» Data for review
+ + + +
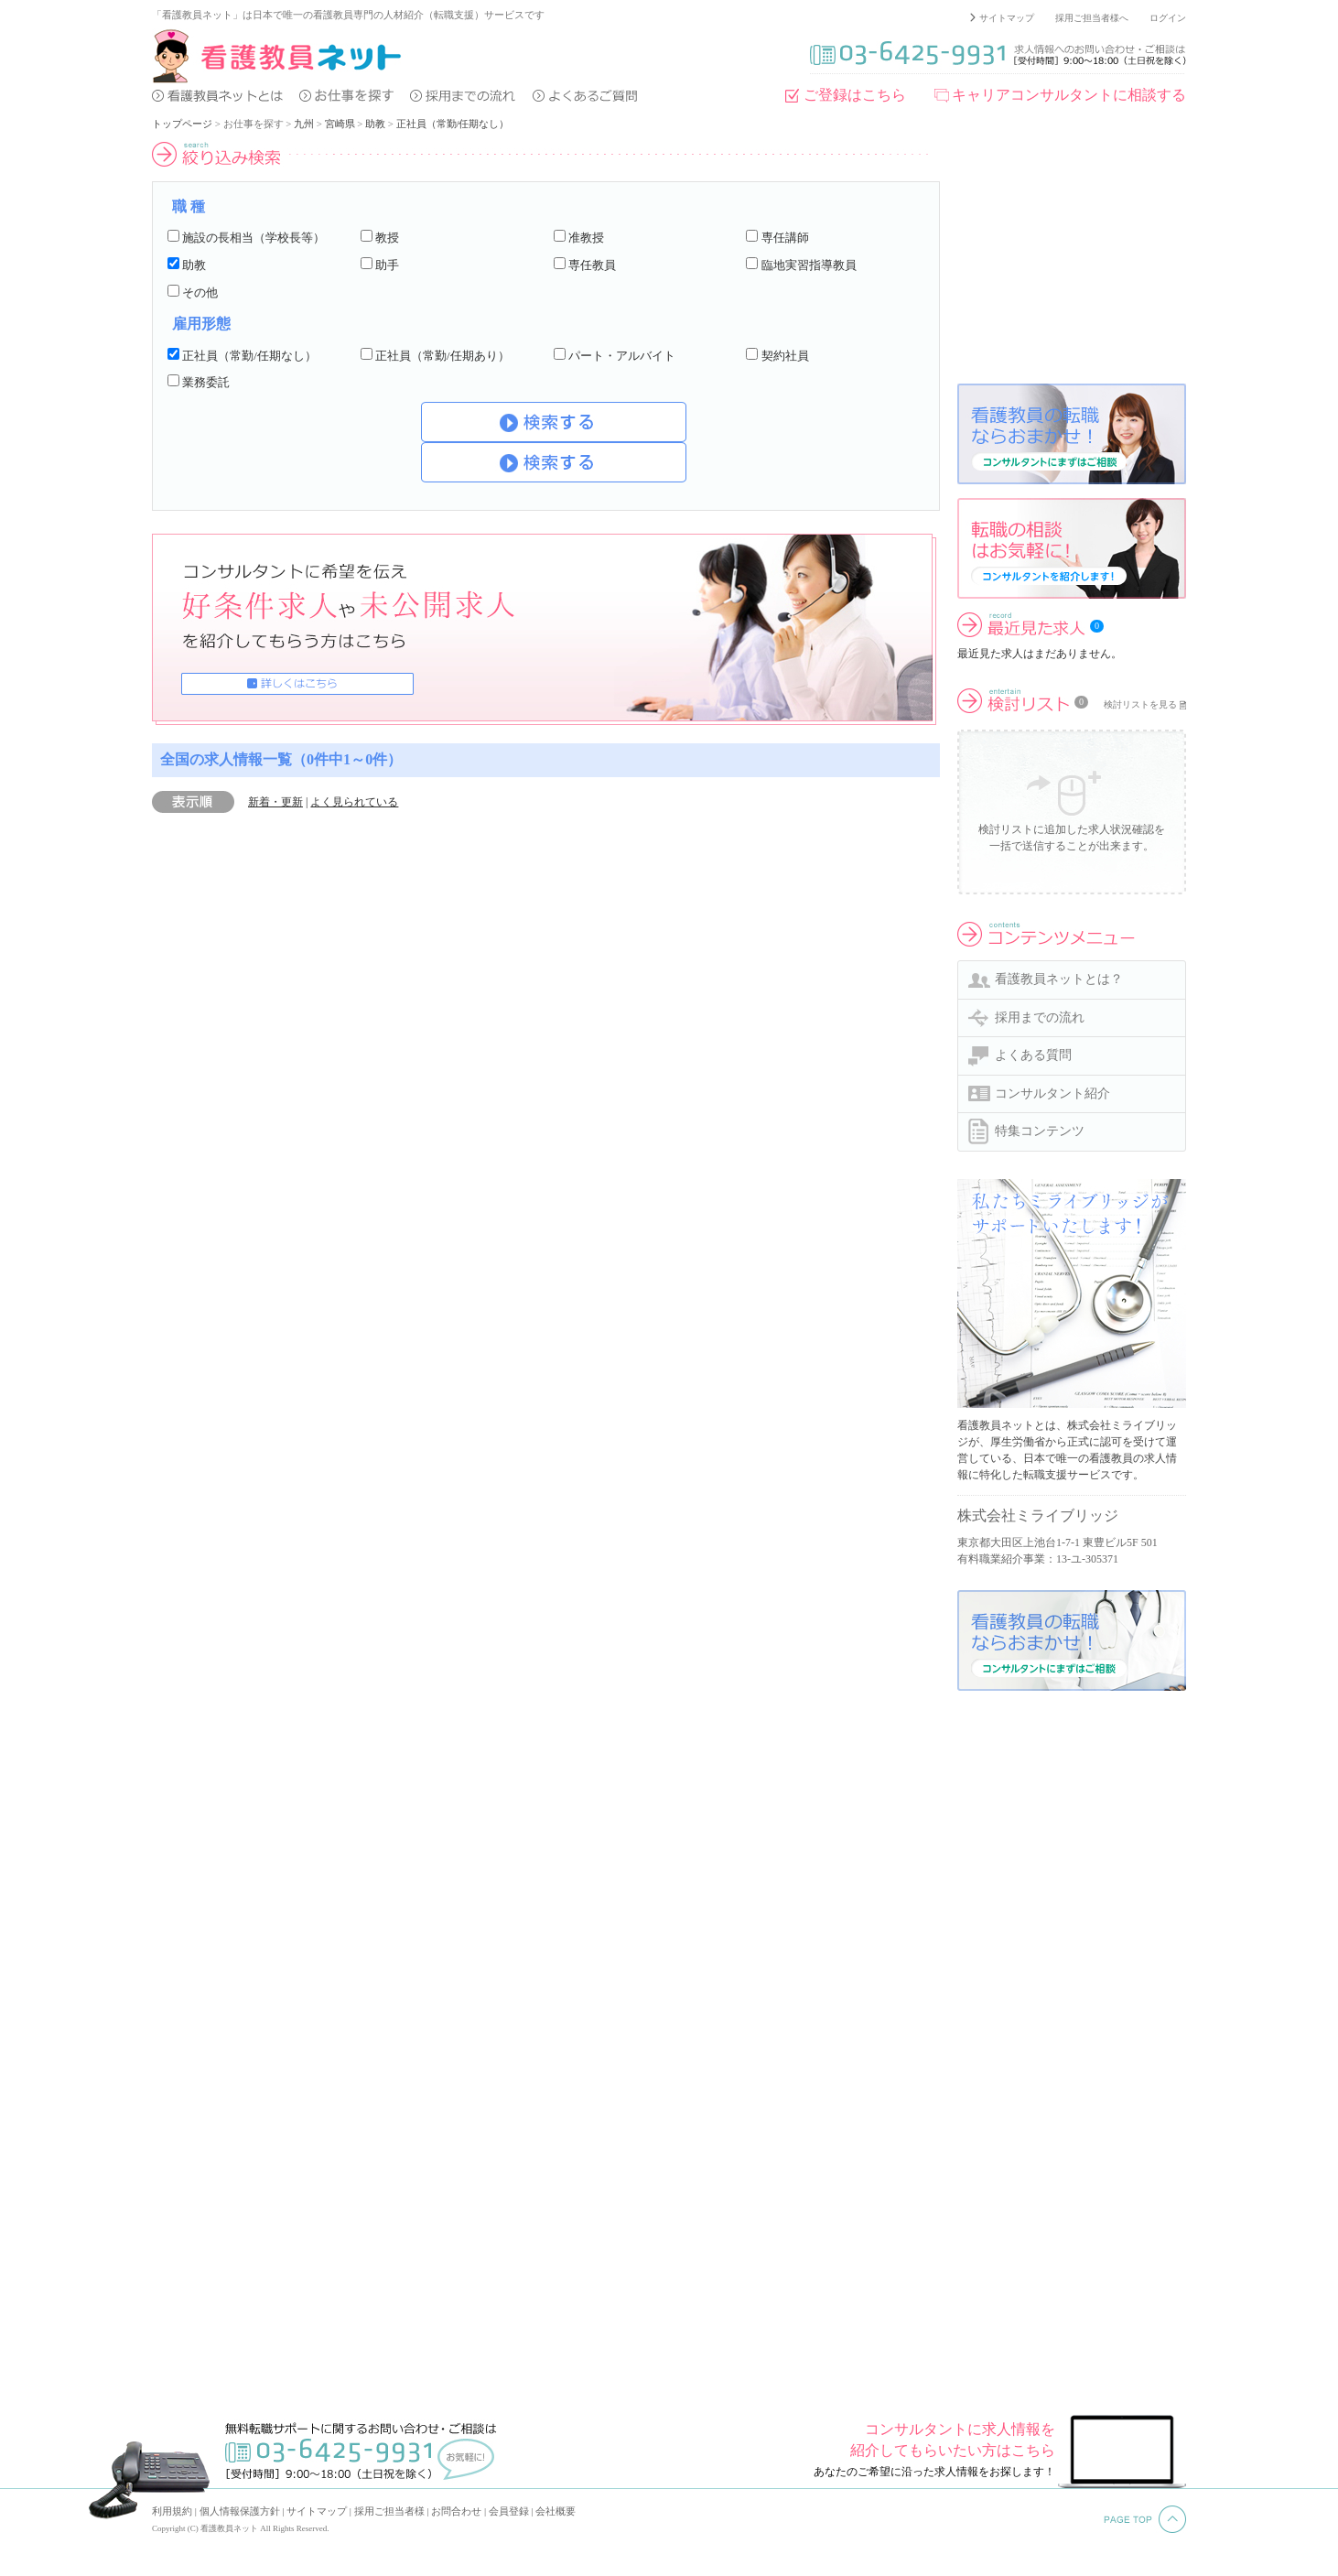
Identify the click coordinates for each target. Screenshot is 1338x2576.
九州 (304, 123)
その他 (200, 292)
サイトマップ (1006, 18)
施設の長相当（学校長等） (253, 237)
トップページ (182, 123)
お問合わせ (456, 2511)
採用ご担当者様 (389, 2511)
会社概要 (555, 2511)
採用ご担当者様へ (1091, 18)
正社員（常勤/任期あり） (442, 356)
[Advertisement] (1071, 255)
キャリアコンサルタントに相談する (1069, 95)
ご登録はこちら (855, 95)
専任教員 (592, 265)
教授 (387, 237)
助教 (375, 123)
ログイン (1167, 18)
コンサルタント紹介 (1052, 1093)
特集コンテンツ (1039, 1131)
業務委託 (206, 382)
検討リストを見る (1140, 704)
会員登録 (509, 2511)
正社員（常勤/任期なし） (453, 123)
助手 (387, 265)
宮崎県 (340, 123)
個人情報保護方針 (240, 2511)
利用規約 (172, 2511)
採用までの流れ (1039, 1017)
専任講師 (785, 237)
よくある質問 (1033, 1055)
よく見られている (354, 802)
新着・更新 (275, 802)
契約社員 (785, 356)
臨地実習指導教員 (809, 265)
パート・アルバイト (621, 356)
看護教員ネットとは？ (1059, 979)
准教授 (586, 237)
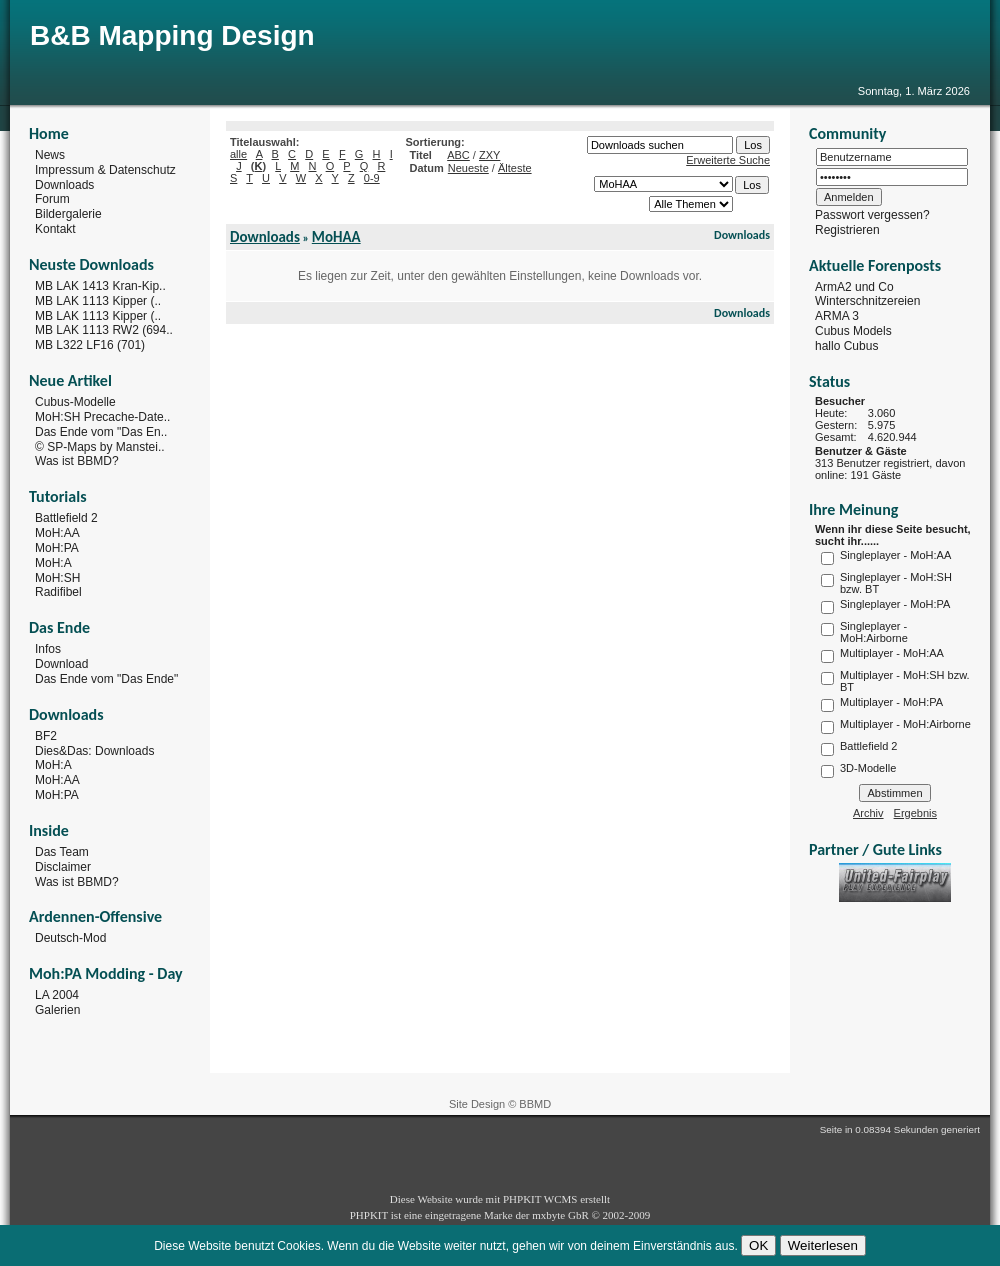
+ + + +
» Work instructions
Set the material above down again word for word. Include none of its pictures.

» Result of this task
Identify the click coordinates for each target. Screenshot is 1338x2576.
九州 (304, 123)
その他 (200, 292)
サイトマップ (1006, 18)
施設の長相当（学校長等） (253, 237)
トップページ (182, 123)
お問合わせ (456, 2511)
採用ご担当者様 (389, 2511)
会社概要 (555, 2511)
採用ご担当者様へ (1091, 18)
正社員（常勤/任期あり） (442, 356)
[Advertisement] (1071, 255)
キャリアコンサルタントに相談する (1069, 95)
ご登録はこちら (855, 95)
専任教員 (592, 265)
教授 (387, 237)
助教 (375, 123)
ログイン (1167, 18)
コンサルタント紹介 (1052, 1093)
特集コンテンツ (1039, 1131)
業務委託 (206, 382)
検討リストを見る (1140, 704)
会員登録 (509, 2511)
正社員（常勤/任期なし） (453, 123)
助手 (387, 265)
宮崎県 (340, 123)
個人情報保護方針 (240, 2511)
利用規約 (172, 2511)
採用までの流れ (1039, 1017)
専任講師 (785, 237)
よくある質問 (1033, 1055)
よく見られている (354, 802)
新着・更新 (275, 802)
契約社員 (785, 356)
臨地実習指導教員 (809, 265)
パート・アルバイト (621, 356)
看護教員ネットとは？ (1059, 979)
准教授 (586, 237)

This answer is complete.